I materiali più antichi si incarnano in alcuni frammenti di vasellame di impasto scuro, lavorato a mano per le cui forme e tipologia di impasto possono appartenere ad una fase piuttosto antica dell’età del ferro (VIII sec a.C.).

Evidenze macroscopiche invece segnalano nel corso del IV sec. a.C. la presenza lucana con tracce relative alla nascita di un’edilizia pubblica e privata. Parliamo di strutture abitative disseminate su tutto il pianoro con planimetrie molto semplici e copertura in tegole e coppi.

È nella seconda metà del IV sec. a.C. che il pianoro fu circondato su tre lati da un poderoso muro di fortificazione costruito con un alto zoccolo in grossi blocchi di calcare locale tagliati secondo una tecnica di tradizione greca. Al margine S/E del pianoro si delineò una torre quadrangolare. In questo tratto furono recuperati gli elementi più chiari per datare l’impianto che risale alla seconda metà del IV sec. a.C.

Una serie di muretti a secco pertinenti a strutture di abitazioni più antiche furono coperti quando fu tracciata la fondazione della cortina anteriore; i pochi frammenti vascolari recuperati datano questa prima fase edilizia alla prima metà del IV sec. a.C. fornendo così il termine dopo il quale fu costruita la fortificazione.

Lo scavo mise in luce circa 70 m del muro di cinta individuando anche una porta lungo il lato S/O del colle. La fortificazione fu viva almeno fino agli ultimi decenni del III sec. a.C. quando un fenomeno distruttivo (non si sa se bellico o naturale) determinò il crollo dell’elevato, costruito in materiale deperibile, e della copertura della torre trovata in posizione di crollo misto a moltissimo legname carbonizzato. I materiali recuperati dal crollo collocano la distruzione e l’abbandono nei decenni finali del III sec. a.C.

Il circuito murario delimita il pianoro del colle e racchiude un’area piuttosto vasta ed estesa certamente non interamente occupata da abitazioni né vi è alcuna traccia di un’organizzazione di tipo urbano sul pianoro tale da ipotizzare un abitato complesso da difendere; dunque quest’ampia recinzione doveva servire ad accogliere, nei momenti di pericolo, le genti che abitavano nelle campagne circostanti e lungo i pendii che trovavano così riparo e protezione nell’ambito del circuito protettivo.

A monte della grande sepoltura a cremazione scavata nel 1994 fu individuata una grande unità abitativa solo parzialmente messa in luce che si organizza strutturalmente intorno ad un cortile centrale con vani addossati al pendio sfruttandone la pendenza e vani prospicienti la famosa “trazzera degli stranieri” che corre ad una quota inferiore immediatamente sottostante.

La casa, di tipo monumentale con una superficie tra i 400 ed i 500 mq, presentava un’articolazione in vani di servizio a vani privati, che si disponevano intorno ad una corte scoperta a pianta grosso modo rettangolare.
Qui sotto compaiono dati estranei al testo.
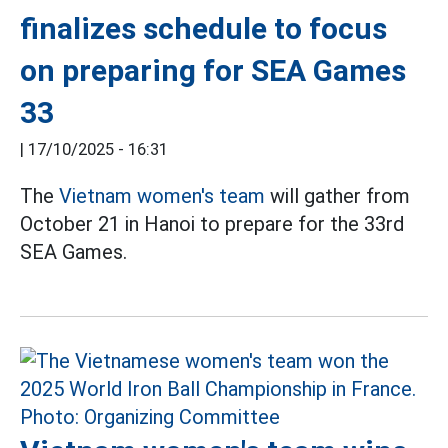
finalizes schedule to focus
on preparing for SEA Games
33
|
17/10/2025 - 16:31
The
Vietnam women's team
will gather from
October 21 in Hanoi to prepare for the 33rd
SEA Games.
Il tetto era a doppio spiovente ed era decorato con terrecotte architettoniche. La funzione dei vani non fu sempre identificabile però la presenza di un grosso pithos per derrate alimentari conficcato nel terreno definì l’ambiente di deposito/cucina, peraltro identificato anche dalla presenza del focolare. La residenza, di tipo gentilizio, fu costruita nella seconda metà del IV sec. a.C. e vissuta almeno fino ai primi decenni del II sec. a.C., quando un violento incendio ne distrusse l’ossatura lignea. Il complesso trova ampi confronti in area lucana confermando l’identità culturale della famiglia gentilizia che la occupò, un dato che trovò un’ulteriore conferma nel rinvenimento di una piccola necropoli pertinente con ogni probabilità alla struttura abitativa e posta ad una quota leggermente più elevata.
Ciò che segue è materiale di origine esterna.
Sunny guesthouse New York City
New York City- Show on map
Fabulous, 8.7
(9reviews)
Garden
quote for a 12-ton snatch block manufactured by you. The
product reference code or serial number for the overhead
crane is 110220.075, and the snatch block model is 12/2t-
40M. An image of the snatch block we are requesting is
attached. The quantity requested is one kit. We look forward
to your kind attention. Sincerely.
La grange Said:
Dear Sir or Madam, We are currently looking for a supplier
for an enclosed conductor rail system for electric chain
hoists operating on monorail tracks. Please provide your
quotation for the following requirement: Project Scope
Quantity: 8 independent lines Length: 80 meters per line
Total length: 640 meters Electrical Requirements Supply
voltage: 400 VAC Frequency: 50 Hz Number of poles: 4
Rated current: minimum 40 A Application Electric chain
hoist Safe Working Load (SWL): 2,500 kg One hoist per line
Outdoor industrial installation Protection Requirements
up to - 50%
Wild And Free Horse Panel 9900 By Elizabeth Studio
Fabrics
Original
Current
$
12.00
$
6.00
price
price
Le sepolture, del tipo a semicamera affiancate fra loro, presentavano lo stesso orientamento N/S.

Per la maggior parte depredate e distrutte formavano un nucleo molto omogeneo sia per tecnica costruttiva che per rituale funerario che si differenziava da quello più antico se non altro per la presenza del defunto disposto in posizione supina, secondo le costumanze funerarie proprie dei Lucani.

Ciò che rende l’evidenza archeologica di Roscigno un unicum è il permanere del rituale del rannicchiamento che potrebbe, forse, essere la spia di un’integrazione tra gruppi etnici differenti e di una convivenza tra realtà differenziate.